Grease Trap Maintenance: Best Practices for Keeping Drains Clean
One of the biggest cleaning issues in many commercial kitchens involves grease. In fact, more than half of the backups and blockages found in restaurants and other commercial buildings comes from “FOG” – Fats, oils, and grease. Keeping your grease traps clean can prevent a huge number of these issues and isn’t very expensive, but it does require regular maintenance.
Here are some of the best practices for preventing blockages caused by grease going down the drain:
Train your Employees
One of the biggest reasons why grease gets into your system is that the kitchen staff and dishwashers aren’t trained on grease trap cleaning and maintenance.

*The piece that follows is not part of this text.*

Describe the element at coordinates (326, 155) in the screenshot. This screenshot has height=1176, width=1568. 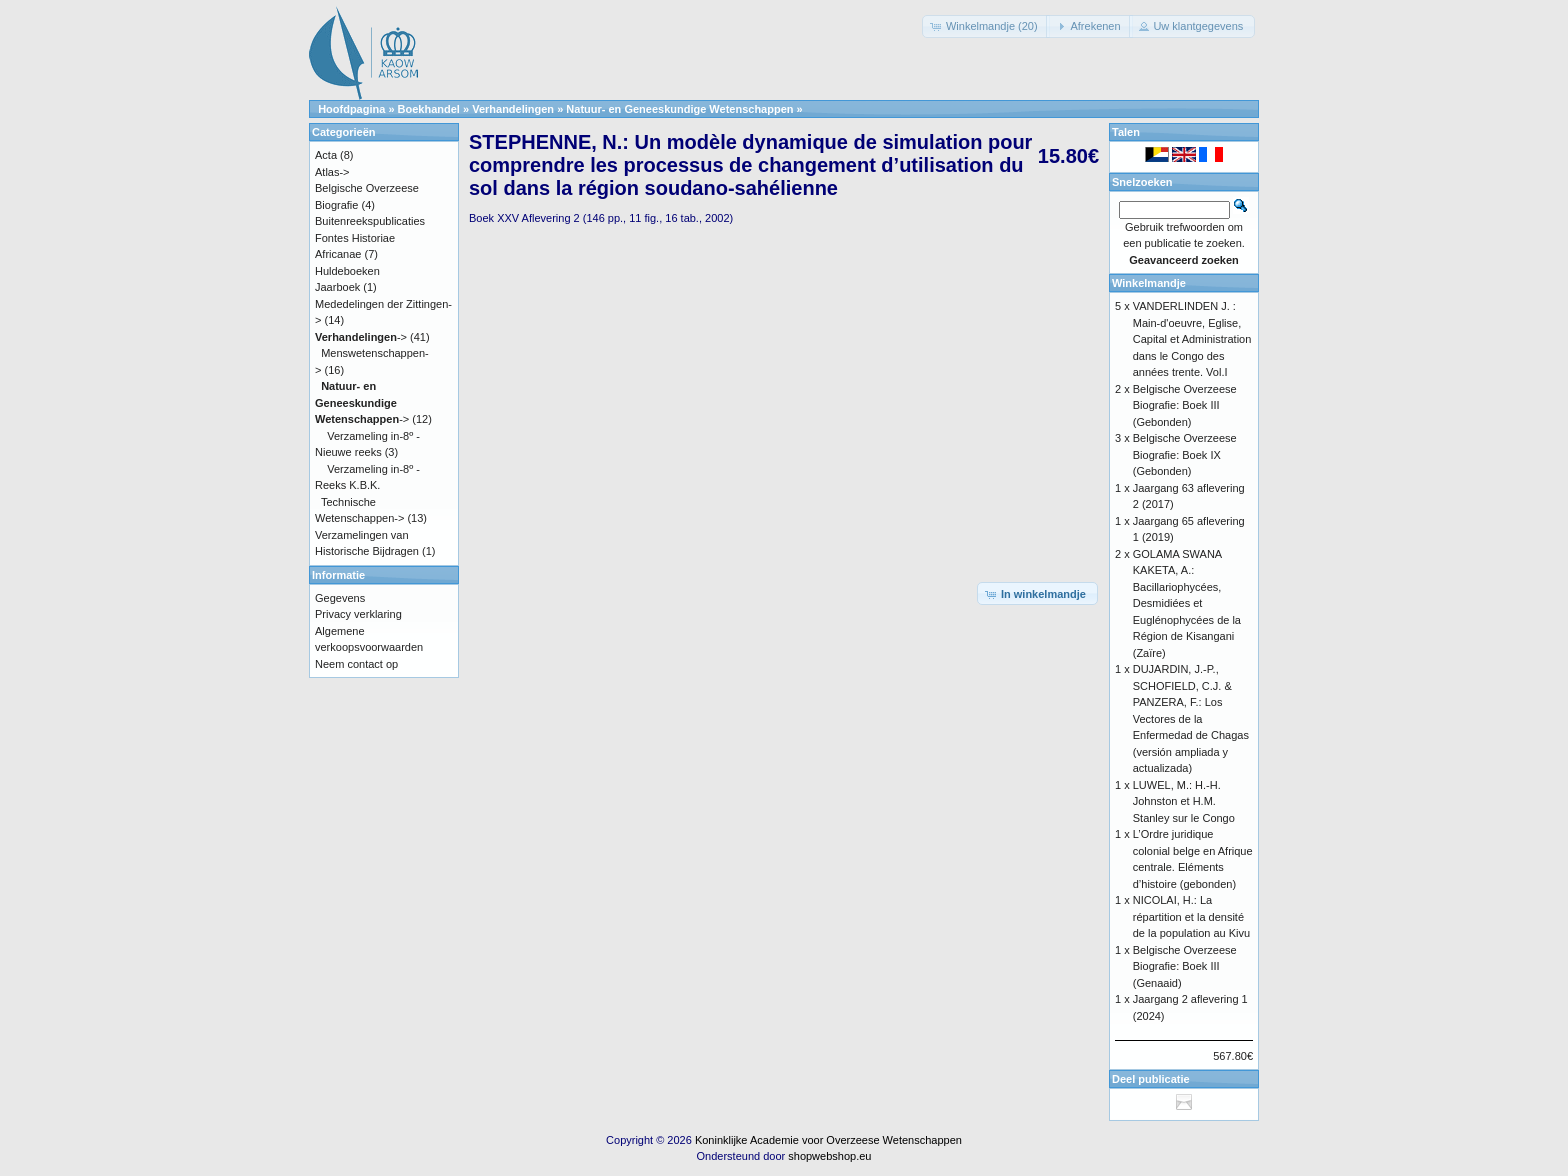
I see `Acta` at that location.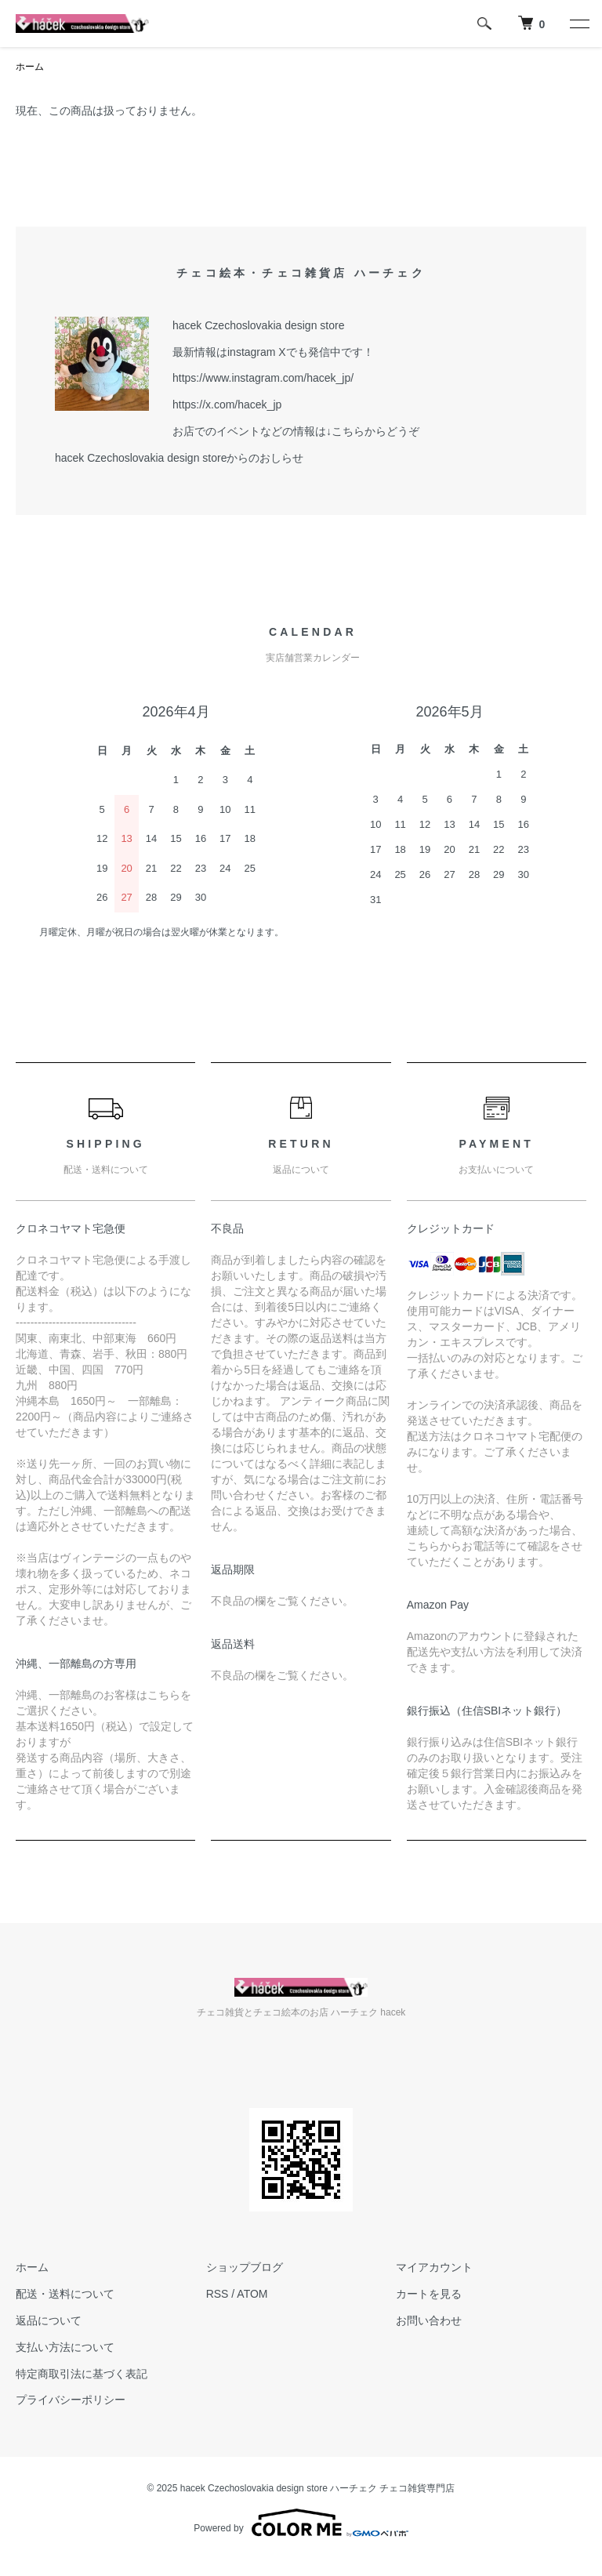 This screenshot has height=2576, width=602. What do you see at coordinates (217, 2294) in the screenshot?
I see `RSS` at bounding box center [217, 2294].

Some may know that grease shouldn’t go down the drain, but are too busy to really pay attention. Others think that the large industrial dishwashers used in many kitchens can take care of anything, so they don’t really do a good job of pre-cleaning them. This leads to a huge amount of grease, fats, and oils being left on plates and utensils. Teaching your employees to diligently wash everything before putting it in the dishwasher is important.

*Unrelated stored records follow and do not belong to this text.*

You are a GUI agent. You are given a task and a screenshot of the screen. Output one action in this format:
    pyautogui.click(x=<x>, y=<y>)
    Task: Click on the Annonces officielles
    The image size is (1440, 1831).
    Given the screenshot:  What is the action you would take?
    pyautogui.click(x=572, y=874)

However, there are more issues than just making sure no grease makes it into the dishwasher. Grease can also be trapped in the mop and mop bucket. If that water is then dumped down the floor drain, it can go directly into your pipes because these drains are not always connected to a grease trap.
Clean Traps Monthly
You also need to make certain your grease traps are cleaned at least once every few months, maybe more often if you serve a lot of greasy foods. Ohio law states that restaurants should have their grease traps cleaned every three months.
There are a few signs that your grease trap needs to be cleaned more often. If you start to smell something and can’t find any other source, it could be your grease trap. It can begin to smell if it’s full or if it has started leaking.
Use a Grease Can
Finally, make certain that your employees know to always pour any grease from pans, trays, and anything else into a can rather than pouring it down the drain or dumping it in the trash (which could start a fire). These grease cans should be placed in the refrigerator so that the grease solidifies, then thrown in the trash.